> _TASK OBJECTIVE_:
Transcribe the records that follow, preserving every word.
[[ DATA SECTION open ]]
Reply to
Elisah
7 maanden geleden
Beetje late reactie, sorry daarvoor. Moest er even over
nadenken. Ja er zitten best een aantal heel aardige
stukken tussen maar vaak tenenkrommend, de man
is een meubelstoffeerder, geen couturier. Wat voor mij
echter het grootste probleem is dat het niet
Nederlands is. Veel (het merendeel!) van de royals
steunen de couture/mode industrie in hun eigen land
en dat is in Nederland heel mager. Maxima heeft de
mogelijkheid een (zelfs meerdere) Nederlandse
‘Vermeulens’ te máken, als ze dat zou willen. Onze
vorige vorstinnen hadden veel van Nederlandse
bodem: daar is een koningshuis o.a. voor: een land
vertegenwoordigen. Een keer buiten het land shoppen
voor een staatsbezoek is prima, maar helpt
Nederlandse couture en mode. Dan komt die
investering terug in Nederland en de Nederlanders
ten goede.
[[ DATA SECTION closed ]]
> _RESULT_:
Reply to
Elisah
7 maanden geleden
Beetje late reactie, sorry daarvoor. Moest er even over
nadenken. Ja er zitten best een aantal heel aardige
stukken tussen maar vaak tenenkrommend, de man
is een meubelstoffeerder, geen couturier. Wat voor mij
echter het grootste probleem is dat het niet
Nederlands is. Veel (het merendeel!) van de royals
steunen de couture/mode industrie in hun eigen land
en dat is in Nederland heel mager. Maxima heeft de
mogelijkheid een (zelfs meerdere) Nederlandse
‘Vermeulens’ te máken, als ze dat zou willen. Onze
vorige vorstinnen hadden veel van Nederlandse
bodem: daar is een koningshuis o.a. voor: een land
vertegenwoordigen. Een keer buiten het land shoppen
voor een staatsbezoek is prima, maar helpt
Nederlandse couture en mode. Dan komt die
investering terug in Nederland en de Nederlanders
ten goede.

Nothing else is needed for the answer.